A tribesman watches an alleged hideout of insurgents being blown up during a military operation in Miranshah, North Waziristan, in 2006. Pakistan's military has mostly kept a truce with the region's warlords since a bloody offensive that year.

Early this week, it seemed Washington's desire for a Pakistani ground operation in North Waziristan was about to be realized.

Pakistan's Foreign Minister Shah Mehmood Qureshi said on his return to Islamabad from the United States that 35,000 Pakistani troops stand ready at any time to launch the offensive.

That was just days after U.S. Secretary of State Hillary Clinton announced alongside Qureshi in Washington a new $2 billion assistance commitment to Pakistan on October 22. She noted that it would "complement the $7.5 billion in civilian projects that has already been approved in the Kerry-Lugar-Berman legislation."

The United States has wanted a ground operation because North Waziristan is the base of the notorious Haqqani network -- which Washington considers the primary Taliban faction orchestrating terror attacks in Afghanistan today.

But if the signals from Washington and Islamabad seemed to suggest that operation might now be imminent, the signals from the conflict area itself were quite different.

Many thousands of Pakistani civilians were displaced during military operations against militants in South Waziristan last year.
Immediately after Qureshi's return, the main military commander for the northwest, Lieutenant General Asif Yasin Malik, said there would only be an offensive in North Waziristan when other tribal areas were "cleared and held."

Malik told Reuters on October 26, "What we have to do is stabilize the whole area" first. "The issue is I need more resources," he added.

Familiar Anxiety

The uncertainty leaves the 400,000 people who live in North Waziristan in a familiar state of anxiety.

They have grown used to drone attacks, which have this year reached an unprecedented level as Washington tries to diminish cross-border attacks into Afghanistan by targeting militant bases in Pakistan.
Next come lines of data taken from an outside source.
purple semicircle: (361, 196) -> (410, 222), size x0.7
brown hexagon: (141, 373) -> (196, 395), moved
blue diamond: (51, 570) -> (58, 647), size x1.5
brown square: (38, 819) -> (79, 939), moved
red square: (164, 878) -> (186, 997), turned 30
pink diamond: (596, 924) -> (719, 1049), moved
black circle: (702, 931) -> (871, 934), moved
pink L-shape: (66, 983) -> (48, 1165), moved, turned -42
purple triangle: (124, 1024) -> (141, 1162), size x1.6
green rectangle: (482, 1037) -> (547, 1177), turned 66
The more than 85 attacks this year have reportedly killed more than 600 militants and 10 civilians.

But ordinary people live in far greater dread of the population displacements that come with military sweeps. Past operations in the tribal areas have caused hundreds of thousands of people to flee, and thousands still live in parts of the neighboring province of Khyber Pakhtunkhwa in tented camps once used by Afghan refugees.

One village leader, who asked not to be named, tells RFE/RL's Radio Mashaal that past operations have created huge disruptions of people's lives without ending militancy.

"The operation they did, they simply say they did it, but it's not like it was finished," the man says. "They start an operation but then they don't know how to finish it. Actually, we need a proper strategist, some war strategist, who can resolve the issues and settle things within a day and night."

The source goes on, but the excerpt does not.